§ Provided entries
==========

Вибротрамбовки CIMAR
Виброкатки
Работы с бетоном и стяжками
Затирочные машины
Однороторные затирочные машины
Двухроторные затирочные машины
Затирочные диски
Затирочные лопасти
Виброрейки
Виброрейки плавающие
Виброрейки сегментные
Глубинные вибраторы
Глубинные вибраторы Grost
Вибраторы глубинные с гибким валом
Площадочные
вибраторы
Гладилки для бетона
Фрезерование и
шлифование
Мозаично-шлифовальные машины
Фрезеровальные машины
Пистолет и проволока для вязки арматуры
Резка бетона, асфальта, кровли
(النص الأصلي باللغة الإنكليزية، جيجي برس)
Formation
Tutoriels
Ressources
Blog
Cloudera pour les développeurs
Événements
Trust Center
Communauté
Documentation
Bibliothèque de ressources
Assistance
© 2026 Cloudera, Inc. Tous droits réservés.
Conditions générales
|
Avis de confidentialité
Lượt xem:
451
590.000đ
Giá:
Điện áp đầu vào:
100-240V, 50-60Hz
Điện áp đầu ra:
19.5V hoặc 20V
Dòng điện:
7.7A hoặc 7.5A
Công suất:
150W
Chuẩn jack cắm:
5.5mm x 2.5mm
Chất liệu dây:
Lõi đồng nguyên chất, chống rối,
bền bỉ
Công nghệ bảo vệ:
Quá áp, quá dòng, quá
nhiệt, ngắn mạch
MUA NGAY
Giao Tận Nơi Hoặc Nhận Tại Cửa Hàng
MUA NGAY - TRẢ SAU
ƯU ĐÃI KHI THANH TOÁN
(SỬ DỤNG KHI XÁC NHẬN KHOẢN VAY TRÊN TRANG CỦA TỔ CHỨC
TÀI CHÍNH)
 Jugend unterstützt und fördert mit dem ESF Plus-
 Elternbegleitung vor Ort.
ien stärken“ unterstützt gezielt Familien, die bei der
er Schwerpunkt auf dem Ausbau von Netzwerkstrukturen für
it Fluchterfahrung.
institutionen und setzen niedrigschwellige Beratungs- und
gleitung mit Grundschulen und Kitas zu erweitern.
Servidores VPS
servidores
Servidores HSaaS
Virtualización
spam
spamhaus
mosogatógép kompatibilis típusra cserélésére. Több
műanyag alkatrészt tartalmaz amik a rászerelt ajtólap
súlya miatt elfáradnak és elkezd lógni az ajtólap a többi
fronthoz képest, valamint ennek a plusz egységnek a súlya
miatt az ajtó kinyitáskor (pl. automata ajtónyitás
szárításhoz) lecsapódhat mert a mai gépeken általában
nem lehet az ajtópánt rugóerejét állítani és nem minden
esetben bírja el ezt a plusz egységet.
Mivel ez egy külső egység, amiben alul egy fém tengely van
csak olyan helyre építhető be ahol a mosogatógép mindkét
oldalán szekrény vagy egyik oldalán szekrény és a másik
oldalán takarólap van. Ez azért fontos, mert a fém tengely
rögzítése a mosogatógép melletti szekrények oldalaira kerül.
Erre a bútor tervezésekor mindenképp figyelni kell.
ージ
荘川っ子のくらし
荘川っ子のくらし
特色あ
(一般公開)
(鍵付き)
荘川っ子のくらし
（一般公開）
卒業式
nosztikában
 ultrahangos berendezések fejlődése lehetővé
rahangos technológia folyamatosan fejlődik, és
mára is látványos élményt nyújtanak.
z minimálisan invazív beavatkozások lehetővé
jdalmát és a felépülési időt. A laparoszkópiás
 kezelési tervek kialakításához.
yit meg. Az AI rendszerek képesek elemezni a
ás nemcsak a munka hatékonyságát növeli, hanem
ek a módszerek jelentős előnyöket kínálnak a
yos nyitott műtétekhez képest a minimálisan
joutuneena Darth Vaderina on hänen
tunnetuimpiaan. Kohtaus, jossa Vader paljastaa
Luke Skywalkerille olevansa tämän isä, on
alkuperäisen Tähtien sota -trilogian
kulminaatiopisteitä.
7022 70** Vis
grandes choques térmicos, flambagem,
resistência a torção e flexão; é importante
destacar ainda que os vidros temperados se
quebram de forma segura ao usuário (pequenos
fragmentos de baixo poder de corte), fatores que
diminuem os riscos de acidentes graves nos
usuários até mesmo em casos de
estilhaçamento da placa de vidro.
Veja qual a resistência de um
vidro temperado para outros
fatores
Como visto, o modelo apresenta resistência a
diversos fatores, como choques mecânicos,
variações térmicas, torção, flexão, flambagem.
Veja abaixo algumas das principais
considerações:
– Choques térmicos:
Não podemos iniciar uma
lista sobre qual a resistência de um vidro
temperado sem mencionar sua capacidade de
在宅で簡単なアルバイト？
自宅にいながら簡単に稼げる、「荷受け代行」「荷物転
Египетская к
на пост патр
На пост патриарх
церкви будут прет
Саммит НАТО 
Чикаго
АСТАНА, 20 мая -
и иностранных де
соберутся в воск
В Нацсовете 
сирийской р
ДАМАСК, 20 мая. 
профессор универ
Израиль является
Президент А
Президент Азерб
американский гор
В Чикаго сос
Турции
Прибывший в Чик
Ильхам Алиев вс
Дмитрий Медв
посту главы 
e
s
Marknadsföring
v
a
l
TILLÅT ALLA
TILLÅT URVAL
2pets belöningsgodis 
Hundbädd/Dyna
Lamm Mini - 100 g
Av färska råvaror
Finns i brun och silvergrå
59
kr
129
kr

==========

§ Instructions to follow
Leave out every line above except those from the line with "(SỬ DỤNG KHI" up to and including the line with "fronthoz képest, valamint", and copy those exactly.

§ Exercise result
(SỬ DỤNG KHI XÁC NHẬN KHOẢN VAY TRÊN TRANG CỦA TỔ CHỨC
TÀI CHÍNH)
 Jugend unterstützt und fördert mit dem ESF Plus-
 Elternbegleitung vor Ort.
ien stärken“ unterstützt gezielt Familien, die bei der
er Schwerpunkt auf dem Ausbau von Netzwerkstrukturen für
it Fluchterfahrung.
institutionen und setzen niedrigschwellige Beratungs- und
gleitung mit Grundschulen und Kitas zu erweitern.
Servidores VPS
servidores
Servidores HSaaS
Virtualización
spam
spamhaus
mosogatógép kompatibilis típusra cserélésére. Több
műanyag alkatrészt tartalmaz amik a rászerelt ajtólap
súlya miatt elfáradnak és elkezd lógni az ajtólap a többi
fronthoz képest, valamint ennek a plusz egységnek a súlya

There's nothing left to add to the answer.